EXERCISE> Make an exact copy of the records below, leaving every image out.
BEGIN DATASET CONTENT
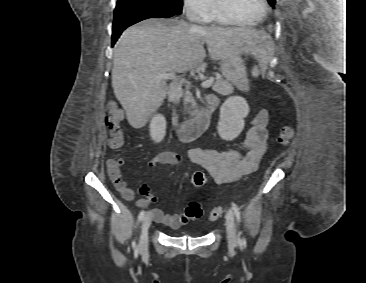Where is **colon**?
<instances>
[{"instance_id":"1","label":"colon","mask_w":366,"mask_h":283,"mask_svg":"<svg viewBox=\"0 0 366 283\" xmlns=\"http://www.w3.org/2000/svg\"><path fill=\"white\" fill-rule=\"evenodd\" d=\"M123 114L122 111L115 105L112 104L109 106L106 116L105 122L107 129L109 131V146L111 148H120L124 144V136L120 126V122L122 120ZM294 137V130L292 127H284L282 128L279 136L278 142L286 146ZM191 183L195 187H203L206 183V177L204 173L197 171L194 172L191 176ZM223 213L222 207H215L209 213V220L215 221L217 220ZM202 216V208L200 204L196 202H191L186 207L183 218L185 220H197Z\"/></svg>"}]
</instances>
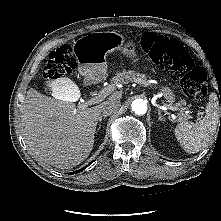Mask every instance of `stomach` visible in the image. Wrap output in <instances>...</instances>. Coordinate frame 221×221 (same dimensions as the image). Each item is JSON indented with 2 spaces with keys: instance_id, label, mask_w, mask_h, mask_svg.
<instances>
[{
  "instance_id": "obj_1",
  "label": "stomach",
  "mask_w": 221,
  "mask_h": 221,
  "mask_svg": "<svg viewBox=\"0 0 221 221\" xmlns=\"http://www.w3.org/2000/svg\"><path fill=\"white\" fill-rule=\"evenodd\" d=\"M124 38L117 32H95L81 38L78 44H81L79 52L77 53L78 70L85 76L86 80L91 82L101 81L107 72L106 57L109 52L114 50H122L127 54L133 63H138L139 59L133 58L135 54L134 45L132 49L122 47ZM128 47H130L128 45ZM164 92L166 101L174 102V97L167 88L161 89Z\"/></svg>"
}]
</instances>
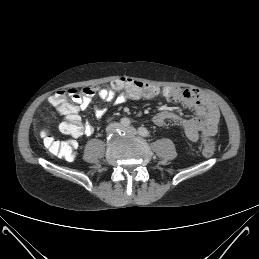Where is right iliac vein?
Here are the masks:
<instances>
[{
	"instance_id": "63e3f726",
	"label": "right iliac vein",
	"mask_w": 259,
	"mask_h": 259,
	"mask_svg": "<svg viewBox=\"0 0 259 259\" xmlns=\"http://www.w3.org/2000/svg\"><path fill=\"white\" fill-rule=\"evenodd\" d=\"M120 127H121L120 124H118V123H112V124H110V125L107 127V132H112V131H114V130H116V129H119Z\"/></svg>"
}]
</instances>
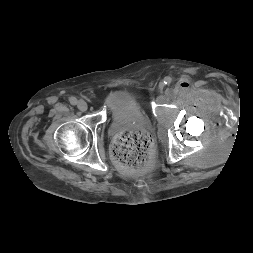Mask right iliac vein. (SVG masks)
END DATASET CONTENT
TASK SOLUTION>
Where is **colon**?
<instances>
[{"instance_id":"1","label":"colon","mask_w":366,"mask_h":283,"mask_svg":"<svg viewBox=\"0 0 366 283\" xmlns=\"http://www.w3.org/2000/svg\"><path fill=\"white\" fill-rule=\"evenodd\" d=\"M123 114L122 111L115 105L112 104L109 106L106 116L105 122L107 129L109 131V146L111 148H120L124 144V136L120 126V122L122 120ZM294 137V130L292 127H284L282 128L279 136L278 142L286 146ZM191 183L195 187H203L206 183V177L204 173L197 171L194 172L191 176ZM223 213L222 207H215L209 213V220L215 221L217 220ZM202 216V208L200 204L196 202H191L186 207L183 218L185 220H197Z\"/></svg>"}]
</instances>
Mask every instance of `stomach` visible in the image. Wrap output in <instances>...</instances>. Coordinate frame 221×221 (same dimensions as the image). Each item is JSON indented with 2 spaces with keys: instance_id, label, mask_w, mask_h, mask_svg.
<instances>
[{
  "instance_id": "obj_1",
  "label": "stomach",
  "mask_w": 221,
  "mask_h": 221,
  "mask_svg": "<svg viewBox=\"0 0 221 221\" xmlns=\"http://www.w3.org/2000/svg\"><path fill=\"white\" fill-rule=\"evenodd\" d=\"M124 38L117 32H95L81 38L78 44H81L79 52L77 53L78 70L85 76L86 80L91 82L101 81L107 72L106 57L109 52L114 50H122L127 54L133 63H138L139 59L133 58L135 54L134 45L132 49L122 47ZM128 47H130L128 45ZM164 92L166 101L174 102V97L167 88L161 89Z\"/></svg>"
}]
</instances>
Where is right iliac vein?
Here are the masks:
<instances>
[{
	"instance_id": "63e3f726",
	"label": "right iliac vein",
	"mask_w": 259,
	"mask_h": 259,
	"mask_svg": "<svg viewBox=\"0 0 259 259\" xmlns=\"http://www.w3.org/2000/svg\"><path fill=\"white\" fill-rule=\"evenodd\" d=\"M120 127H121L120 124H118V123H112V124H110V125L107 127V132H112V131H114V130H116V129H119Z\"/></svg>"
}]
</instances>
Mask right iliac vein. (SVG masks)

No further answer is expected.